··· EXERCISE DATA ···

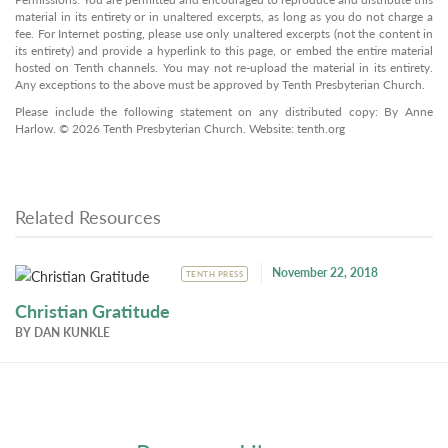
material in its entirety or in unaltered excerpts, as long as you do not charge a
fee. For Internet posting, please use only unaltered excerpts (not the content in
its entirety) and provide a hyperlink to this page, or embed the entire material
hosted on Tenth channels. You may not re-upload the material in its entirety.
Any exceptions to the above must be approved by Tenth Presbyterian Church.
Please include the following statement on any distributed copy: By Anne
Harlow. © 2026 Tenth Presbyterian Church. Website: tenth.org
Related Resources
November 22, 2018
TENTH PRESS
Christian Gratitude
BY
DAN KUNKLE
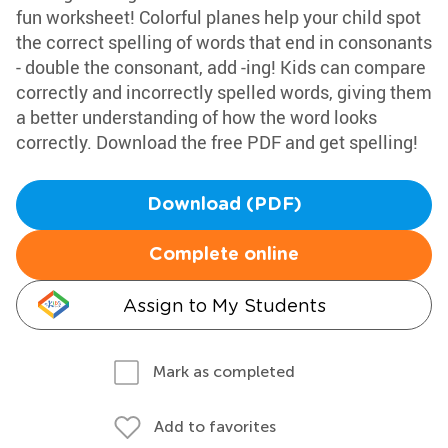
fun worksheet! Colorful planes help your child spot
the correct spelling of words that end in consonants
- double the consonant, add -ing! Kids can compare
correctly and incorrectly spelled words, giving them
a better understanding of how the word looks
correctly. Download the free PDF and get spelling!
Download (PDF)
Complete online
Assign to My Students
Mark as completed
Add to favorites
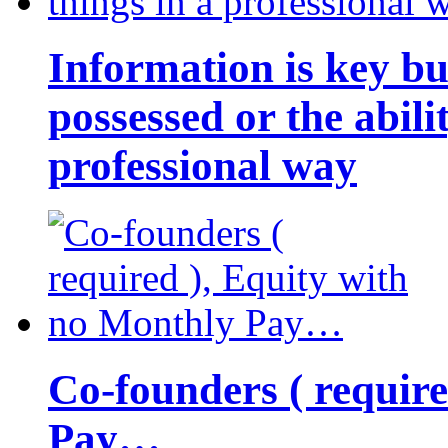
Information is key bu
possessed or the abili
professional way
Co-founders ( requir
Pay…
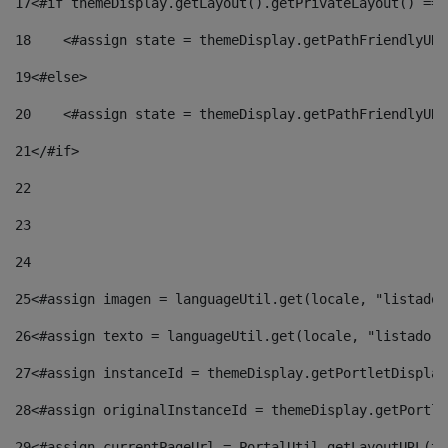
17
<#if themeDisplay.getLayout().getPrivateLayout() == 
18
    <#assign state = themeDisplay.getPathFriendlyURL
19
<#else> 
20
    <#assign state = themeDisplay.getPathFriendlyURL
21
</#if> 
22
23
24
25
<#assign imagen = languageUtil.get(locale, "listado.
26
<#assign texto = languageUtil.get(locale, "listado.n
27
<#assign instanceId = themeDisplay.getPortletDisplay
28
<#assign originalInstanceId = themeDisplay.getPortle
29
<#assign currentPageUrl = PortalUtil.getLayoutURL(th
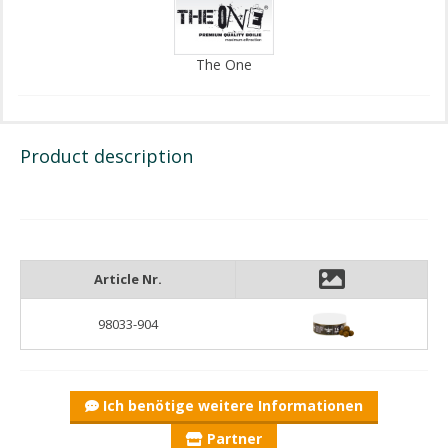
The One
Product description
Article Nr.
98033-904
Ich benötige weitere Informationen
Partner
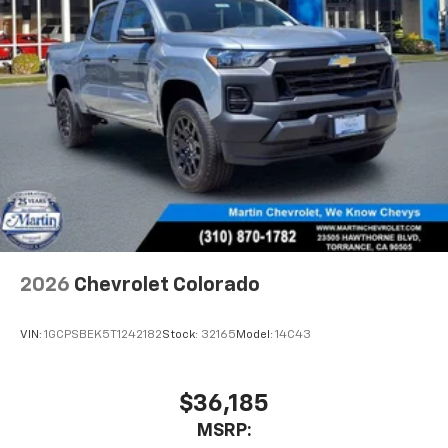
Wireless Apple CarPlay™ capability for
3
compatible phones
Wireless Android Auto™ capability for
4
compatible phones
Use, control and manage select smartphone
apps through the Infotainment system
SiriusXM Trial Subscription
With your trial subscription, get access to all
of your favorite entertainment from SiriusXM
to enjoy in your vehicle and on the SiriusXM
app - from ad-free music, talk and sports, to
1
comedy, news, podcasts and more
2026
Chevrolet Colorado
Enjoy channels curated by DJs, personalities
and tastemakers for a listening experience
VIN:
1GCPSBEK5T1242182
Stock:
32165
Model:
14C43
you can't live without
Plus, take the full SiriusXM experience with
you everywhere you go with the SiriusXM app
$36,185
- at home, on your phone or connected
MSRP:
devices, and unlock other exclusives that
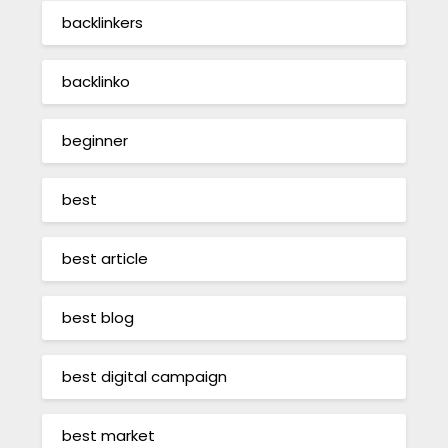
backlinkers
backlinko
beginner
best
best article
best blog
best digital campaign
best market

···

■ HOW TO COMPLETE THIS TASK: Go through the data and gather every line that holds "best".

■ ANSWER SPACE:
best
best article
best blog
best digital campaign
best market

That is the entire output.